## Your goal
Among the lines of this material, find those holding the word "ćwicząc" and report how many there are, with nothing added.

## Dataset excerpts
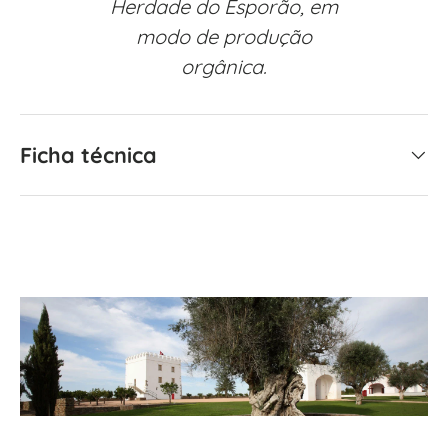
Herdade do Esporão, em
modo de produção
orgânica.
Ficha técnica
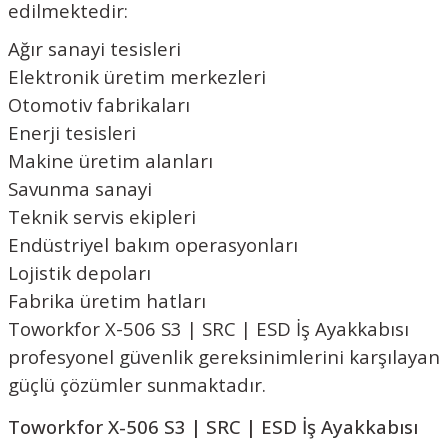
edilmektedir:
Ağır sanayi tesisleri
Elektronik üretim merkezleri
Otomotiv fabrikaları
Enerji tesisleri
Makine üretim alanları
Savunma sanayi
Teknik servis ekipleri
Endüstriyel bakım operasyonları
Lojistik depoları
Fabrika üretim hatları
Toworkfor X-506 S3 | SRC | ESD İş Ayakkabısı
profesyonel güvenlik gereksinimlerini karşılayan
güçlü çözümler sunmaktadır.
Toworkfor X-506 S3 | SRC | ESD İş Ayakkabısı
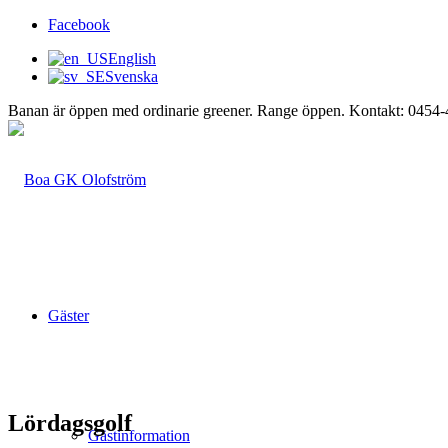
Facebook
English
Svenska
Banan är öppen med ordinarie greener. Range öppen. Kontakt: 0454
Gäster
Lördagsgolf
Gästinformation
==
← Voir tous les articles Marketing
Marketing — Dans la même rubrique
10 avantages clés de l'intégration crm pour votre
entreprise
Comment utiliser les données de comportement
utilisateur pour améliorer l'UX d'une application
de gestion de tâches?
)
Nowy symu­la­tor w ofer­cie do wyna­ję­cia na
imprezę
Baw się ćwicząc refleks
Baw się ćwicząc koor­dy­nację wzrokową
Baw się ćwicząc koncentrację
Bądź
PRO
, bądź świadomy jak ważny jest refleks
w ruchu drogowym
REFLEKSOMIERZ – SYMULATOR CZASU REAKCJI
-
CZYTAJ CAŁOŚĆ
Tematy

## Answer space
3